I asked them if the current poor state of the NHS was a determining factor in their decision. Both categorically stated that this was not the case. Both had and were still enjoying their work and their decision to leave was a big wrench. It had not been made without a lot of regret, but, as Peter pointed out, after 27 years in the practice he had moved from being the young go-ahead innovator to the senior, more conservative partner. Whilst this provided a good balance in the practice it was now time to move on. They are not, however, giving up work, Peter will continue for the next 12 months with his occupational medicine and Health Authority work and Helen will continue her important work on cervical screening in North Wales.
"Why France?" Apart from the obvious answers - such as the climate and the way of life - Peter's mother was French and his father lived in Spain for over 20 years and his family is very Mediterranean so the pull is definitely south. Their new home will be near Perpignan on the plains between the Pyrenees and the sea. They all love Spain and this part of French Catalonia is very Spanish and not over developed.
They have purchased an old farmhouse, part of a peach farm, that needs some work on it and hope to get planning permission to upgrade it and to convert the barns into Gites, maybe to rent to future holidaymakers from Overton? They feel confident of getting the planning permission for the alterations on the farmhouse but permission for the barn conversions may take a few attempts. They are spending the summer getting Lilac Cottage in shape and on August 11th they will be celebrating Matthew's marriage in London to Amanda, who is from Atlanta and whom he met in New Zealand last year. In the Autumn they will be in France working on the house - Lilac Cottage is good practice, but they doubt whether many people would want to renovate two houses in a year and it will be a challenge.

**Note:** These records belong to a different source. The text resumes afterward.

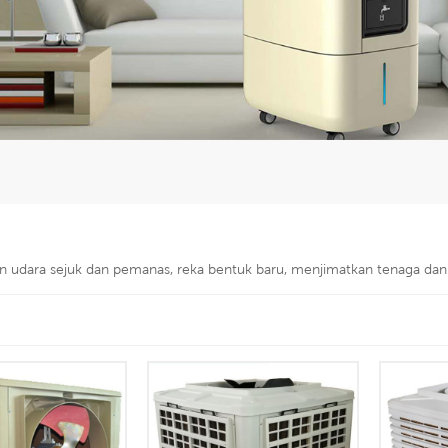
an udara sejuk dan pemanas, reka bentuk baru, menjimatkan tenaga dan 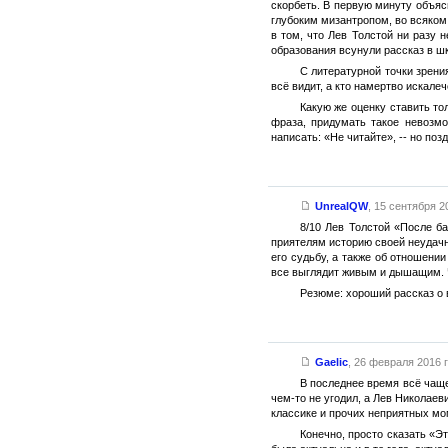
скорбеть. В первую минуту объяс
глубоким мизантропом, во всяком 
в том, что Лев Толстой ни разу 
образования всунули рассказ в ш
С литературной точки зрения
всё видит, а кто намертво искале
Какую же оценку ставить то
фраза, придумать такое невозмо
написать: «Не читайте», -- но поз
UnrealQW
,
15 сентября 20
8/10 Лев Толстой «После ба
приятелям историю своей неудачно
его судьбу, а также об отношени
все выглядит живым и дышащим. Ч
Резюме: хороший рассказ о
Gaelic
,
26 февраля 2016 г
В последнее время всё чаще
чем-то не угодил, а Лев Николае
классике и прочих неприятных мом
Конечно, просто сказать «Эт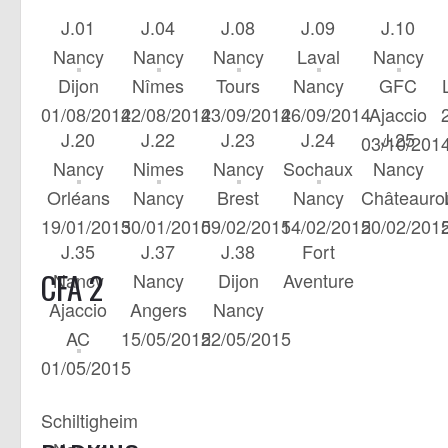
J.01
J.04
J.08
J.09
J.10
Nancy
Nancy
Nancy
Laval
Nancy
Dijon
Nîmes
Tours
Nancy
GFC
01/08/2014
22/08/2014
23/09/2014
26/09/2014
Ajaccio
J.20
J.22
J.23
J.24
J.25
03/10/201
Nancy
Nimes
Nancy
Sochaux
Nancy
Orléans
Nancy
Brest
Nancy
Châteauro
19/01/2015
30/01/2015
09/02/2015
14/02/2015
20/02/201
J.35
J.37
J.38
Fort
CFA 2
Nancy
Nancy
Dijon
Aventure
Ajaccio
Angers
Nancy
AC
15/05/2015
22/05/2015
01/05/2015
Schiltigheim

As far as the practice is concerned, they were not aware of the feelings among patients that they didn't know who they would see from one visit to the next. They do see that this underlines the need for them to make way for someone who would be able to put in all their time into the practice. They believe they have found the right man in Joe Vibishanan who did his training in Southern India. After that he moved to Scotland to further his training in orthopaedics. There he met and married Yvonne who is also a GP and is taking up a part time post at Ellesmere. Joe and Yvonne have lived in Scotland for many years where he acquired a gentle Scottish burr; they have two pre-school children. Joe completed his training as a GP this year and is a Member of the Royal College of GP's. Apparently he is quite a cricketer! He joins Chris Breeze as the second full time GP. Both Paul Myers and Jane MacNeil are now only part time partners.

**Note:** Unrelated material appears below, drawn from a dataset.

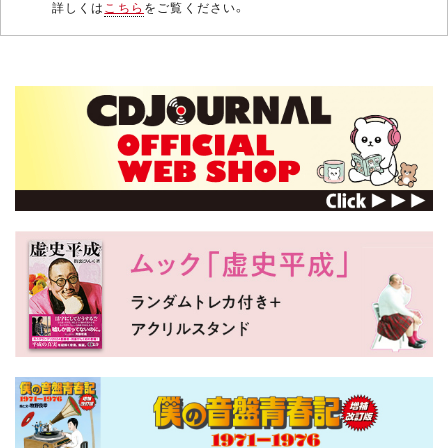
詳しくは
こちら
をご覧ください。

Peter and Helen wanted to express their thanks to the residents of Overton for all their support and good wishes. Working here has been very satisfying and they both have enjoyed it very much. They have mixed feelings about giving up! Peter hopes to get locum work in France and Helen hopes to improve her French and training in acupuncture - apparently the French are quite keen on alternative medicine.
One of the motivating factors behind the move was that their children would grow up as multilingual European citizens. However, they are not turning their backs on Overton as they will retain their base at Lilac Cottage, and they plan to take out a subscription to the Oracle to keep up with events. We hope to see plenty of them in the future.
Bon voyage on your adventure and Bonne Chance!